Here are the properties that I think I'd like to see in any potential solution:

All dependencies are listed in one place. Note that my project depends on cuPyNumeric as well as other Python libraries, and also tools like formatters (ruff) and type checkers (basedpyright).
Dependencies should be listed with approximate versions (e.g., numpy>=1.25.2,<2 or similar).
There should also be a way to record the exact versions of packages actually installed in my deployment. (A.k.a., a "lock" file in Cargo/uv parlance.)
All of the above should be portable (e.g., I can install the same package versions on both x86 and ARM without losing the precise version information.)
Ideally tools should interact with the above in a clean way. E.g., editing the NumPy dependency to numpy>=2.0.0,<2.3 should result in minimally re-solving the environment. I should never be throwing my environment away completely and starting from scratch.
Everything above should be deployable even if all access to the actual installed environment is lost (i.e., everything important should be checked into Git).
Ideally, all of the above should be the same deployment I use for actual performance runs. I.e., the same system should be used on laptops and supercomputers.

My impression is that for a pure-Python project, where all dependencies are available in PyPI, this is possible to achieve today with the uv package manager. You write a pyproject.toml file which tracks your dependencies. E.g.:

https://github.com/scipy/scipy/blob/main/pyproject.toml#L49

Then when you install the project, uv automatically generates a uv.lock which records what you actually installed. Notably, this is all automatic and mostly works seamlessly.

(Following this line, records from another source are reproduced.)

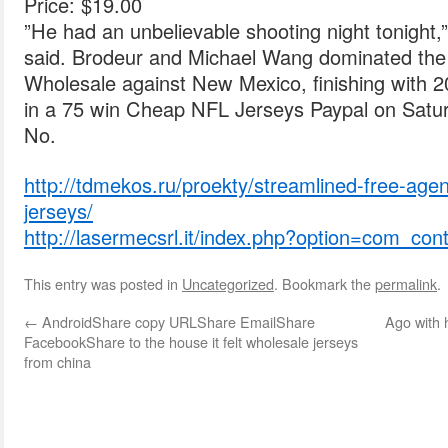
Price: $19.00
”He had an unbelievable shooting night tonight
said. Brodeur and Michael Wang dominated the
Wholesale against New Mexico, finishing with 2
in a 75 win Cheap NFL Jerseys Paypal on Satur
No.
http://tdmekos.ru/proekty/streamlined-free-age
jerseys/
http://lasermecsrl.it/index.php?option=com_co
This entry was posted in
Uncategorized
. Bookmark the
permalink
.
←
AndroidShare copy URLShare EmailShare
Ago with
FacebookShare to the house it felt wholesale jerseys
from china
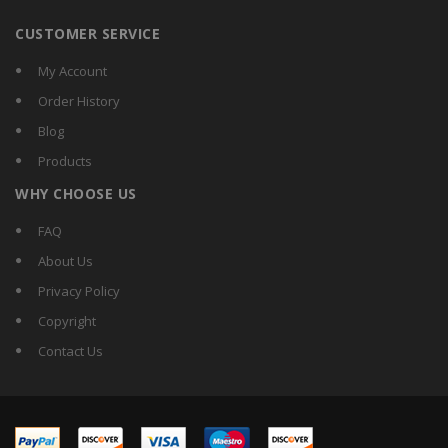
CUSTOMER SERVICE
My Account
Order History
Blog
Products
WHY CHOOSE US
FAQ
About Us
Privacy Policy
Copyright
Contact Us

https://docs.astral.sh/uv/guides/projects/#project-structure

By contrast, as far as I'm aware, Conda's support is extremely poor. You can create YAML files that correspond to an environment, but they have loose (approximate) dependencies only. Conda has no native notion of a lock file. While you can generate one manually (by "freezing" the list of installed packages to a file), there are no tools to work with such files automatically. Conda has no notion of a minimal re-solve based on an edit to a environment YAML file (or even any notion of updating an environment at all; once you create your environment you either manually conda install new packages or you destroy it and start over from scratch).

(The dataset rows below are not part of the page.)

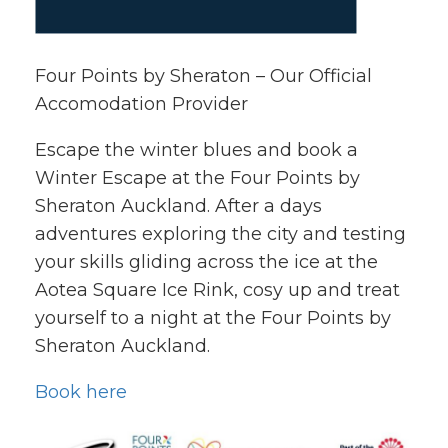
Four Points by Sheraton – Our Official
Accomodation Provider
Escape the winter blues and book a
Winter Escape at the Four Points by
Sheraton Auckland. After a days
adventures exploring the city and testing
your skills gliding across the ice at the
Aotea Square Ice Rink, cosy up and treat
yourself to a night at the Four Points by
Sheraton Auckland.
Book here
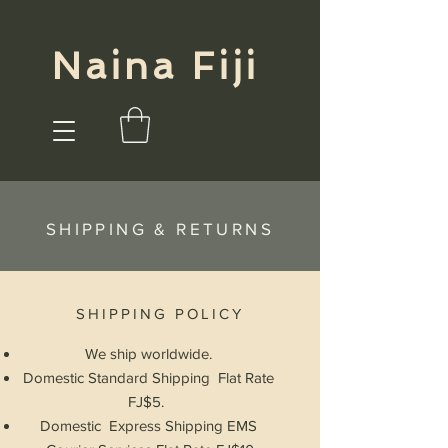
Naina Fiji
SHIPPING & RETURNS
SHIPPING POLICY
We ship
worldwide.
Domestic Standard Shipping Flat Rate
FJ$5.
Domestic Express Shipping EMS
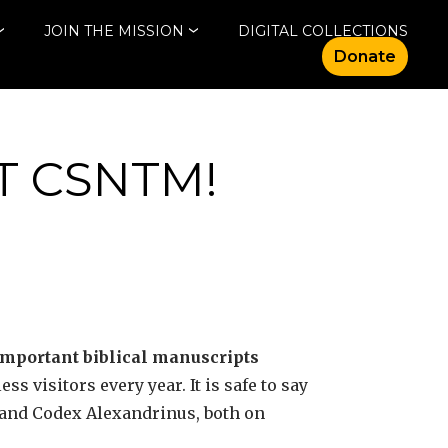
JOIN THE MISSION
DIGITAL COLLECTIONS
Donate
T CSNTM!
important biblical manuscripts
s visitors every year. It is safe to say
s and Codex Alexandrinus, both on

I've heard that cuPyNumeric supports PyPI but I'm not sure how high quality this solution actually is (e.g., does it automatically pull in CUDA, NCCL, UCX, etc. as required?). Meanwhile, everyone I know deploys cuPyNumeric via Conda, but based on my understanding of the state of Conda based tools, there really is no good solution to be found in that direction.

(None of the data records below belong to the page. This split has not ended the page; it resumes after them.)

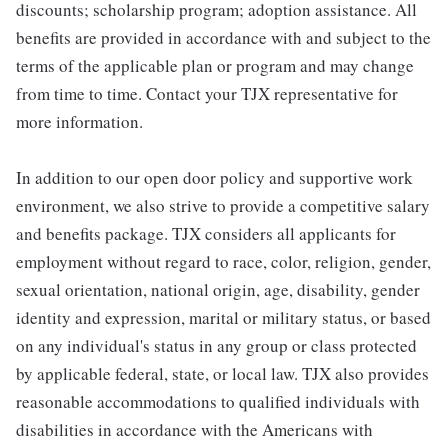
discounts; scholarship program; adoption assistance. All
benefits are provided in accordance with and subject to the
terms of the applicable plan or program and may change
from time to time. Contact your TJX representative for
more information.
In addition to our open door policy and supportive work
environment, we also strive to provide a competitive salary
and benefits package. TJX considers all applicants for
employment without regard to race, color, religion, gender,
sexual orientation, national origin, age, disability, gender
identity and expression, marital or military status, or based
on any individual's status in any group or class protected
by applicable federal, state, or local law. TJX also provides
reasonable accommodations to qualified individuals with
disabilities in accordance with the Americans with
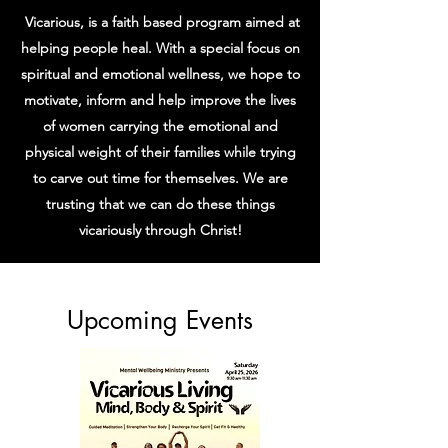
Vicarious, is a faith based program aimed at
helping people heal. With a special focus on
spiritual and emotional wellness, we hope to
motivate, inform and help improve the lives
of women
carrying the emotional and
physical weight of their families while trying
to carve out time for themselves.
We are
trusting that we can do these things
vicariously through Christ!
​Upcoming Events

Also consider that I often require access to experimental builds and if those are not made to PyPI then in many cases I'll be out luck.

If there are any best practices, or thoughts on how to do this, I'd appreciate them. And perhaps it would be good to document this as well.

Answered by elliottslaughter

Apr 15, 2025

I did some more digging and found pixi. pixi is basically uv but for the Conda ecosystem. Similar to uv, you have a project specification and environments are implicit solved every time you run a command like pixi shell. The last solution is stored automatically in a pixi.lock file and ensures every user sees the same set of packages (until someone explicitly upgrades a dependency).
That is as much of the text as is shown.